Said Artistic Director and Principal Conductor Helen H. Cha-Pyo, “It was thrilling to hear the NJYS Jazz Orchestra perform on the same stage as some of the best high school groups across the country. It is simply remarkable what our young musicians have accomplished under the direction of Julius Tolentino and the NJYS jazz faculty in just less than two years!”
"Our students were inspired by Mingus' music, the Mingus Band, and some of the best high school jazz musicians in the country. They left it all on stage in their performances and truly played with the spirit of Charles Mingus.

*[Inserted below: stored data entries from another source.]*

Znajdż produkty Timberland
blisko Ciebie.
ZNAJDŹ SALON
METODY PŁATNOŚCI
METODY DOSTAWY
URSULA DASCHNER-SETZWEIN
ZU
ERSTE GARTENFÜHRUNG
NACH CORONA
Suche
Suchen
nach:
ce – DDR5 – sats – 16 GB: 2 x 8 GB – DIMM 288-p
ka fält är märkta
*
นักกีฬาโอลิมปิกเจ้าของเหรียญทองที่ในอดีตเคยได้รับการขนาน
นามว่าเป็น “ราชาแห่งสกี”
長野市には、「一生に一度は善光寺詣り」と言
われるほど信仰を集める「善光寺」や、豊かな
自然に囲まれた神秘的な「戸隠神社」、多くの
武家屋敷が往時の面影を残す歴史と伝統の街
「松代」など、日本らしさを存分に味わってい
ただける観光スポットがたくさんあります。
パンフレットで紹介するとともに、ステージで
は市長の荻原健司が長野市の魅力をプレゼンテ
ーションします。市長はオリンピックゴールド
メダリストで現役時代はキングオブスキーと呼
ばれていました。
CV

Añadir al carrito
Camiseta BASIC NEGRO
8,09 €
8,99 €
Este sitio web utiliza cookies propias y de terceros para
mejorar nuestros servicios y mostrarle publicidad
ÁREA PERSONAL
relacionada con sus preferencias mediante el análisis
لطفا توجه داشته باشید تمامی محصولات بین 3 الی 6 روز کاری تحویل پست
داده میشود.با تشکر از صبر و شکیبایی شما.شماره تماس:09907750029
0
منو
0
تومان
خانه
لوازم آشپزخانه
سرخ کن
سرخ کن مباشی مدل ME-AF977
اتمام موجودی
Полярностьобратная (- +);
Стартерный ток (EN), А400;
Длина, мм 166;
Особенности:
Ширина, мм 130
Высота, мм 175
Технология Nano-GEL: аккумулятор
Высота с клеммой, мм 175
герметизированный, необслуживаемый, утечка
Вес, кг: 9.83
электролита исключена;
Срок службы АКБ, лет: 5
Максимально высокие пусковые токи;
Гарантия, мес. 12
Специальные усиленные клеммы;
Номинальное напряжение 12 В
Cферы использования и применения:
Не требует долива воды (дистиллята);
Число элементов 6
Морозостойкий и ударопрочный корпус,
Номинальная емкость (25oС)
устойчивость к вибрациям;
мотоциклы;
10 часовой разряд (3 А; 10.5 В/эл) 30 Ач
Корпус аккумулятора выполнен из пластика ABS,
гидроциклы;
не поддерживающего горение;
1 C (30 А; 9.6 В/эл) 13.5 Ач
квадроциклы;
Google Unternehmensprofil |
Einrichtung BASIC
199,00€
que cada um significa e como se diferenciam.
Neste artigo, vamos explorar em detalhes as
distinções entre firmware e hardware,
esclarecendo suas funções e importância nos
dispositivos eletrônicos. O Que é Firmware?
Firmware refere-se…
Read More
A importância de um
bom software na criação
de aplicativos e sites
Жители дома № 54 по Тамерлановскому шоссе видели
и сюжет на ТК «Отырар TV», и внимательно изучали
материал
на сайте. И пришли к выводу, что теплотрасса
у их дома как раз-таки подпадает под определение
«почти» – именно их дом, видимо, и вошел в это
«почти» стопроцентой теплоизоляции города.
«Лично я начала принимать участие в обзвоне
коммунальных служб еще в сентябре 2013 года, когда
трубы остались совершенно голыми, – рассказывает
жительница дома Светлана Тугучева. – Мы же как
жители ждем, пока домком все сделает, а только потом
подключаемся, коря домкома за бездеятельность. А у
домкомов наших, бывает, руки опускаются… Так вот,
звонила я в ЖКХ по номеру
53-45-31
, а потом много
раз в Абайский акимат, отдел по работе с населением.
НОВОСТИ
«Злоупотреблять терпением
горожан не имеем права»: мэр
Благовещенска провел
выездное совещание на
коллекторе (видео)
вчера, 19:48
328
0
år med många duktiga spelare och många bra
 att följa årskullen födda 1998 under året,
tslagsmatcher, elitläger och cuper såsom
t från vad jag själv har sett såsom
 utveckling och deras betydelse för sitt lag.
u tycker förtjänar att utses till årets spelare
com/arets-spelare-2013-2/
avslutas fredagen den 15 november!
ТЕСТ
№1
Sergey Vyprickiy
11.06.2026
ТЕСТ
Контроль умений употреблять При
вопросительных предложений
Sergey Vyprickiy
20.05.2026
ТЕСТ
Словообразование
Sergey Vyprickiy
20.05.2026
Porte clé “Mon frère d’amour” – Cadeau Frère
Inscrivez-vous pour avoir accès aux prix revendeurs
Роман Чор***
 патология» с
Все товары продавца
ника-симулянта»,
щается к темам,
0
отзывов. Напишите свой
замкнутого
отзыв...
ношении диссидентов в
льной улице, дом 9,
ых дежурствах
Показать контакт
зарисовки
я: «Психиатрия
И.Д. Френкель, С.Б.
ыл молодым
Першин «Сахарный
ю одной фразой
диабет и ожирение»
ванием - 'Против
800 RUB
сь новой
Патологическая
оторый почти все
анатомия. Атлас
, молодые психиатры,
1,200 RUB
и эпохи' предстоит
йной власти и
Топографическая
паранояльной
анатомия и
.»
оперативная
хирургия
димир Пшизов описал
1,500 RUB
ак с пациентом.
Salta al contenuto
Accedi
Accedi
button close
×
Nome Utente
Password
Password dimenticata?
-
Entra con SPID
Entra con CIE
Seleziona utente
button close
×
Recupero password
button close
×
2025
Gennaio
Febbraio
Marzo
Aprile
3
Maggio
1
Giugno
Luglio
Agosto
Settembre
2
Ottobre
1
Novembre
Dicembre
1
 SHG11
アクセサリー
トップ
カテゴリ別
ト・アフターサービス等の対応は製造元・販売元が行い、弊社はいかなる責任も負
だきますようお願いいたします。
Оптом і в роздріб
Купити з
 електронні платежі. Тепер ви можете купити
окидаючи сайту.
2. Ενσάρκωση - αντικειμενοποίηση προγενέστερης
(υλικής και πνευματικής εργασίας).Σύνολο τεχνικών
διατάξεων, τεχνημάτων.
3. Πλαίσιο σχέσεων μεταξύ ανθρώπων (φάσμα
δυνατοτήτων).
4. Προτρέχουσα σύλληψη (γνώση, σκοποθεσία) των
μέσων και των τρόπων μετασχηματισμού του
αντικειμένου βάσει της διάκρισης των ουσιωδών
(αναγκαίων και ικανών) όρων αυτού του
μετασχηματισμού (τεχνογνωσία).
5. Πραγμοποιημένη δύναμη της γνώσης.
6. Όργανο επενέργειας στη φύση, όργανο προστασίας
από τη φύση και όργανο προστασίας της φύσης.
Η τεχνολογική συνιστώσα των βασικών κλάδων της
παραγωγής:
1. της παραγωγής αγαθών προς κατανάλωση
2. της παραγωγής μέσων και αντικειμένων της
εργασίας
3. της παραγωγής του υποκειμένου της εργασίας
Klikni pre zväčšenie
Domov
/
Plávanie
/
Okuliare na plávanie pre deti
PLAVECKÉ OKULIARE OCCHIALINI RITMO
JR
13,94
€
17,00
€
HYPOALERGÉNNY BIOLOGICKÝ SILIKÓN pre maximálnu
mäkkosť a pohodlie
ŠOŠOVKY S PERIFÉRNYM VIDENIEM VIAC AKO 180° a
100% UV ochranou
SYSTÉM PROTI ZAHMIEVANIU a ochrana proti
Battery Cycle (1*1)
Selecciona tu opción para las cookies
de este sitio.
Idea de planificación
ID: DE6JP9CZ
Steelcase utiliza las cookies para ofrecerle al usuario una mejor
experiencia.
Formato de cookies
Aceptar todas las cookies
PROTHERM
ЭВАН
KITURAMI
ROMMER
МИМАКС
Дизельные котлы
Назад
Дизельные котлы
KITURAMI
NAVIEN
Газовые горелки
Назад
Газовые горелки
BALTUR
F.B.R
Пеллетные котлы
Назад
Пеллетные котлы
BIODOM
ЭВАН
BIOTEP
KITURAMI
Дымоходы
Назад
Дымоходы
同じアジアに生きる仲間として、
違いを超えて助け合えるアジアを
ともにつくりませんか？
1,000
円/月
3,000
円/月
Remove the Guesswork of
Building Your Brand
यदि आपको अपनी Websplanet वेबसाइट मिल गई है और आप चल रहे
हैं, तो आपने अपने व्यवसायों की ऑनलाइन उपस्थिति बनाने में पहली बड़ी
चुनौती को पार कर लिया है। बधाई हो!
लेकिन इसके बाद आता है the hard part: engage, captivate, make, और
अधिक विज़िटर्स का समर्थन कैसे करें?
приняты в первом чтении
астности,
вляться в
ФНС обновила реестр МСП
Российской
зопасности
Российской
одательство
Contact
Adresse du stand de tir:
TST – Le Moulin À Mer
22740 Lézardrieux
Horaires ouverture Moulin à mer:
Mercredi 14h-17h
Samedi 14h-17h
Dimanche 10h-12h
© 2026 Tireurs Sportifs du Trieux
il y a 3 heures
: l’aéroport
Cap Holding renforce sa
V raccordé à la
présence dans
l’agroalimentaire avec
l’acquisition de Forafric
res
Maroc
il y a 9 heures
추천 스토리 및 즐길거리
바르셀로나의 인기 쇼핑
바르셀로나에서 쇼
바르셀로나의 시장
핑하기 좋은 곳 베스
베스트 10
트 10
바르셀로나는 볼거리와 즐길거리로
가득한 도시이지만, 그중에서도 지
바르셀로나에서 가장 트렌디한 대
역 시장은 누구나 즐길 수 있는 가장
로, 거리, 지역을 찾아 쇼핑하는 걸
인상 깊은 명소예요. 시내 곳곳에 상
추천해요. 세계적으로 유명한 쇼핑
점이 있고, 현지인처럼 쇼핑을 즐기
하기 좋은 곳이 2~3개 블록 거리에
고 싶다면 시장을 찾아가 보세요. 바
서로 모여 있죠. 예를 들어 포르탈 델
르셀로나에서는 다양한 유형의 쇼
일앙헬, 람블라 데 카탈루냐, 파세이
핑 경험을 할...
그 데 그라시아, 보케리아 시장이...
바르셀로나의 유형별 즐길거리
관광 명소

We couldn't be prouder of their efforts!" said Director of Jazz Julius Tolentino.
Organized and presented by Dr. Keller Coker, The New School of Jazz, Sue Mingus, and Let My Children Hear Music/The Charles Mingus Institute, the event displayed dozens of talented high school students from across the United States. This year’s finalists, in categories for both big band and combos, traveled to New York City from California, Massachusetts, New York, New Jersey, Oklahoma, and Washington to participate in workshops, lectures, films, and jam sessions as well as the Mingus Competition: a full day of concert performances in the New School’s Tishman Auditorium.
“Congratulations to everyone at the NJYS Jazz program, not only our Artistic Director Helen Cha-Pyo and Program Director Julius Tolentino, but definitely all of our young musician participants who gave it their very best at this world-renowned jazz competition,” said Peter H. Gistelinck, Executive Director at the Wharton Institute for the Performing Arts.
For more information about the New Jersey Youth Symphony jazz program, visit www.NJYS.org.
The New Jersey Youth Symphony (NJYS), founded in 1979, is a tiered orchestral program offering ensemble education for students in grades 3-12 across New Jersey. NJYS has grown from one orchestra of 65 students to over 500 students in 15 different orchestras and ensembles, including the internationally recognized Youth Symphony. NJYS ensembles have performed in venues including the New Jersey Performing Arts Center, Carnegie Hall, and the John F. Kennedy Center for the Performing Arts. NJYS has received numerous prestigious awards for its adventurous programming from the American Society of Composers, Authors, and Publishers (ASCAP) and has had six European tours, including participation in the Summa Cum Laude International Youth Festival and Competition (Vienna), winning First Prizes in July 2014 and 2017.
Now in its 41st season, NJYS continues to achieve musical excellence through intensive instruction and high-level performance. Under the guidance of a talented artistic team of conductors, coaches, and teaching artists, students are immersed in challenging repertoire, learning the art of ensemble playing, and exploring their potential in a supportive and inclusive environment. NJYS remains committed to programming works by diverse composers and will feature 20th century African-American and women composers such as Duke Ellington, George Walker, Yvonne Desportes, Emma Lou Diemer, Julia Perry, and Florence Price this season. Youth Symphony embarks on a concert tour to Italy in the summer of 2020 that includes a world premiere by emerging composer and Jersey City resident Aferdian Stephens.
The New Jersey Youth Symphony is a program of the Wharton Institute for the Performing Arts. Wharton is New Jersey’s largest non-profit performing arts education organization serving over 1,500 students of all ages and abilities through a range of classes and ensembles. In addition to the New Jersey Youth Symphony, programs include the Paterson Music Project, an El Sistema-inspired program that uses music as a vehicle for social change by empowering and inspiring children through the community experience of ensemble learning and playing in its hometown of Paterson. Beginning with early childhood music classes for toddlers, the Performing Arts School offers 500 private lessons and group classes each week, ensuring there is something for everyone of all ages and abilities.